Another thing Garrett touched on briefly that I want to talk about a little more is his experience with dragging chains behind him when he was riding his bike coast to coast. Click on the video above that Fight the New Drug made about him and his experience. In that video, he talks about how heavy the chains really were. He said that even when he was riding down a hill, he couldn’t coast because the chains would make him come to a complete stop. I think there are some great parallels in parenting.
There will be times when parenting is so challenging that we feel like we are dragging chains behind us, but as we keep pedaling, not only will our legs become stronger, but at some point those chains will start to break down and we will feel a weight lifted.
To get help dragging those chains, we can do what Garrett suggested and use all the tools in our toolbelt. When it comes to addressing pornography those tools include your love for your kids, your family values, and all the resources linked above. (If you choose to use the documentary, Brain Heart World, as one of your tools, I recommend watching it first to determine at what age you want to introduce it to your kids. It’s created for middle and high schoolers, but that 11-13 year old age range is sort of a gray area that I would take case by case.)

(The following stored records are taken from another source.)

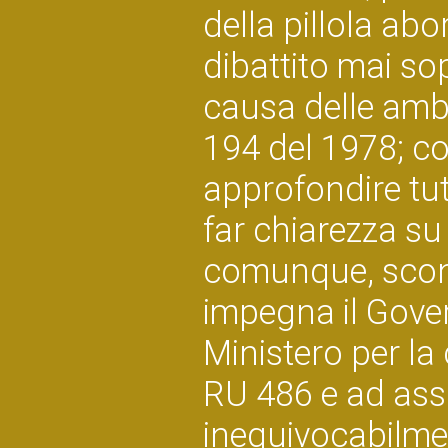
della pillola ab
dibattito mai sopi
causa delle ambi
194 del 1978; co
approfondire tutti
far chiarezza su
comunque, sconvo
impegna il Govern
Ministero per la
RU 486 e ad ass
inequivocabilmen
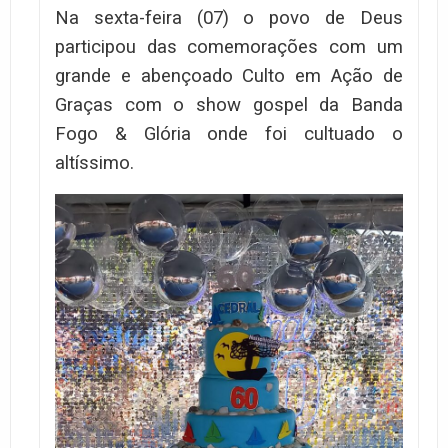
Na sexta-feira (07) o povo de Deus
participou das comemorações com um
grande e abençoado Culto em Ação de
Graças com o show gospel da Banda
Fogo & Glória onde foi cultuado o
altíssimo.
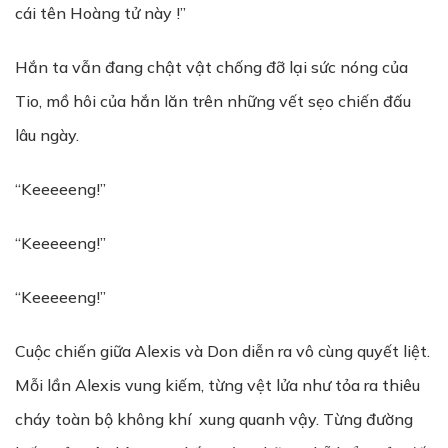
cái tên Hoàng tử này !”
Hắn ta vẫn đang chật vật chống đỡ lại sức nóng của
Tio, mồ hôi của hắn lăn trên những vết sẹo chiến đấu
lâu ngày.
“Keeeeeng!”
“Keeeeeng!”
“Keeeeeng!”
Cuộc chiến giữa Alexis và Don diễn ra vô cùng quyết liệt.
Mỗi lần Alexis vung kiếm, từng vệt lửa như tỏa ra thiêu
cháy toàn bộ không khí xung quanh vậy. Từng đường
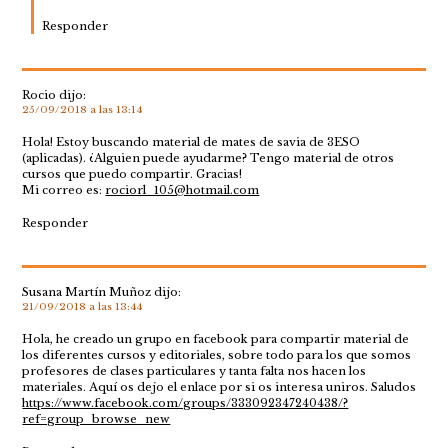
Responder
Rocio
dijo:
25/09/2018 a las 13:14
Hola! Estoy buscando material de mates de savia de 3ESO
(aplicadas). ¿Alguien puede ayudarme? Tengo material de otros
cursos que puedo compartir. Gracias!
Mi correo es:
rociorl_105@hotmail.com
Responder
Susana Martín Muñoz
dijo:
21/09/2018 a las 13:44
Hola, he creado un grupo en facebook para compartir material de
los diferentes cursos y editoriales, sobre todo para los que somos
profesores de clases particulares y tanta falta nos hacen los
materiales. Aquí os dejo el enlace por si os interesa uniros. Saludos
https://www.facebook.com/groups/333092347240438/?
ref=group_browse_new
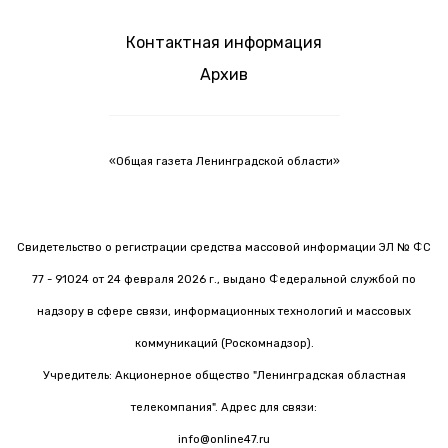
Контактная информация
Архив
«Общая газета Ленинградской области»
Свидетельство о регистрации средства массовой информации ЭЛ № ФС
77 - 91024 от 24 февраля 2026 г., выдано Федеральной службой по
надзору в сфере связи, информационных технологий и массовых
коммуникаций (Роскомнадзор).
Учредитель: Акционерное общество "Ленинградская областная
телекомпания". Адрес для связи:
info@online47.ru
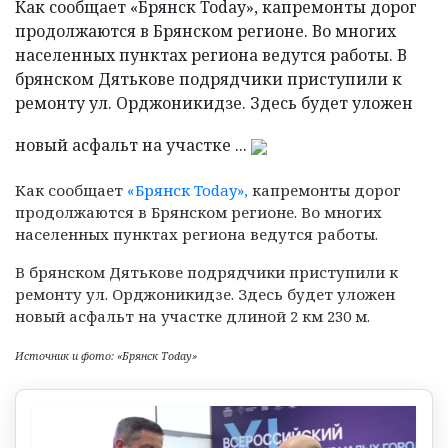
Как сообщает «Брянск Today», капремонты дорог
продолжаются в Брянском регионе. Во многих
населенных пунктах региона ведутся работы. В
брянском Дятькове подрядчики приступили к
ремонту ул. Орджоникидзе. Здесь будет уложен
новый асфальт на участке ...
Как сообщает
«Брянск Today»,
капремонты дорог
продолжаются в Брянском регионе. Во многих
населенных пунктах региона ведутся работы.
В брянском Дятькове подрядчики приступили к
ремонту ул. Орджоникидзе. Здесь будет уложен
новый асфальт на участке длиной 2 км 230 м.
Источник и фото: «Брянск Today»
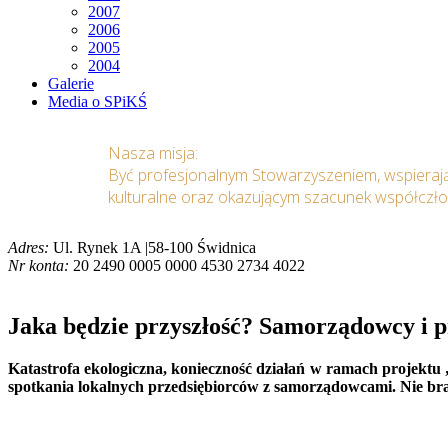
2007
2006
2005
2004
Galerie
Media o SPiKŚ
Nasza misja:
Być profesjonalnym Stowarzyszeniem, wspieraj
kulturalne oraz okazującym szacunek współczł
Adres:
Ul. Rynek 1A |58-100 Świdnica
Nr konta:
20 2490 0005 0000 4530 2734 4022
Jaka będzie przyszłość? Samorządowcy i p
Katastrofa ekologiczna, konieczność działań w ramach projektu 
spotkania lokalnych przedsiębiorców z samorządowcami. Nie brak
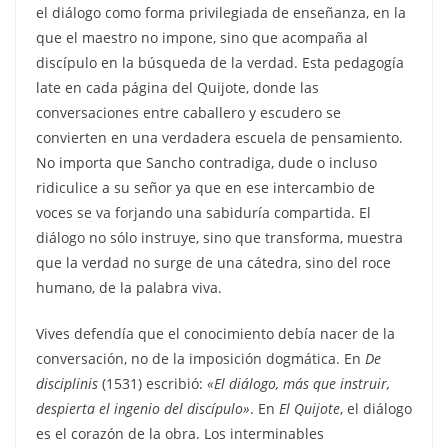
el diálogo como forma privilegiada de enseñanza, en la
que el maestro no impone, sino que acompaña al
discípulo en la búsqueda de la verdad. Esta pedagogía
late en cada página del Quijote, donde las
conversaciones entre caballero y escudero se
convierten en una verdadera escuela de pensamiento.
No importa que Sancho contradiga, dude o incluso
ridiculice a su señor ya que en ese intercambio de
voces se va forjando una sabiduría compartida. El
diálogo no sólo instruye, sino que transforma, muestra
que la verdad no surge de una cátedra, sino del roce
humano, de la palabra viva.
Vives defendía que el conocimiento debía nacer de la
conversación, no de la imposición dogmática. En
De
disciplinis
(1531) escribió:
«
El diálogo, más que instruir,
despierta el ingenio del discípulo»
. En
El Quijote
, el diálogo
es el corazón de la obra. Los interminables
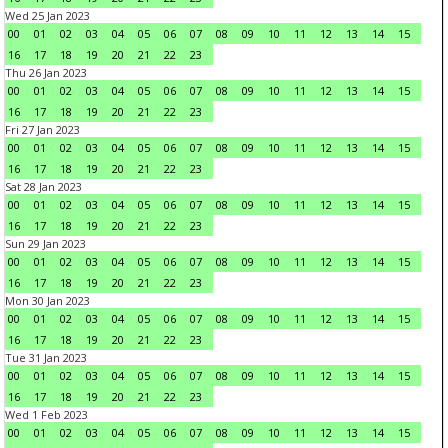
Wed 25 Jan 2023
00
01
02
03
04
05
06
07
08
09
10
11
12
13
14
15
16
17
18
19
20
21
22
23
Thu 26 Jan 2023
00
01
02
03
04
05
06
07
08
09
10
11
12
13
14
15
16
17
18
19
20
21
22
23
Fri 27 Jan 2023
00
01
02
03
04
05
06
07
08
09
10
11
12
13
14
15
16
17
18
19
20
21
22
23
Sat 28 Jan 2023
00
01
02
03
04
05
06
07
08
09
10
11
12
13
14
15
16
17
18
19
20
21
22
23
Sun 29 Jan 2023
00
01
02
03
04
05
06
07
08
09
10
11
12
13
14
15
16
17
18
19
20
21
22
23
Mon 30 Jan 2023
00
01
02
03
04
05
06
07
08
09
10
11
12
13
14
15
16
17
18
19
20
21
22
23
Tue 31 Jan 2023
00
01
02
03
04
05
06
07
08
09
10
11
12
13
14
15
16
17
18
19
20
21
22
23
Wed 1 Feb 2023
00
01
02
03
04
05
06
07
08
09
10
11
12
13
14
15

Before I end, I want to put in another plug for Fortify. Garrett briefly mentioned it as a resource for people who have a challenge with pornography. They’ve had a wide range of ages use the program. It was created with help from a team of clinicians and researchers who I have a lot of respect for. It’s engaging and interactive, with customizable strategies for different people with their individual vulnerabilities. It allows you to visualize your progress, and celebrates your victories with you. For every adult who signs up, a teen gets a free subscription, because they want to make it widely available for youth. As they say on their website, Fortify is really an army of amazing, courageous people fighting for what brings them the greatest happiness.

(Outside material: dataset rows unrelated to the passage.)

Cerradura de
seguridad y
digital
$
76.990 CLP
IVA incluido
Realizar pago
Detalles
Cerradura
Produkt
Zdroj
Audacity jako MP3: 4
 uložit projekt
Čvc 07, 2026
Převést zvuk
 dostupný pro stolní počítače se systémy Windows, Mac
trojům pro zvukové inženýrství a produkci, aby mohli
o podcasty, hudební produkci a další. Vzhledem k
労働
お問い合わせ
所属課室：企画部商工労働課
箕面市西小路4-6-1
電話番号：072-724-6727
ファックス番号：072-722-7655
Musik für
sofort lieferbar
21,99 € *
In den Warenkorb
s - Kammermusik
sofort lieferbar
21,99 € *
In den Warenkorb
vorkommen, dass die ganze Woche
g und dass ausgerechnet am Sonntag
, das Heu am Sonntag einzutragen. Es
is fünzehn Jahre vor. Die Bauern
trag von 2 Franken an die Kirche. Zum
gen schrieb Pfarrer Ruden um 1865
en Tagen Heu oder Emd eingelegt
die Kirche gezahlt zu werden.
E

So. How are you feeling? Do you know that you can do this? You love your kids (even if you don’t always like them), and that love makes you perfectly qualified. Raising our kids is the most important thing we will ever do. We will make mistakes, but mistakes are the launchpad of success. So embrace them, learn from them, be empowered by them, and then empower your kids to do the same.
Thanks for listening and have an awesome day!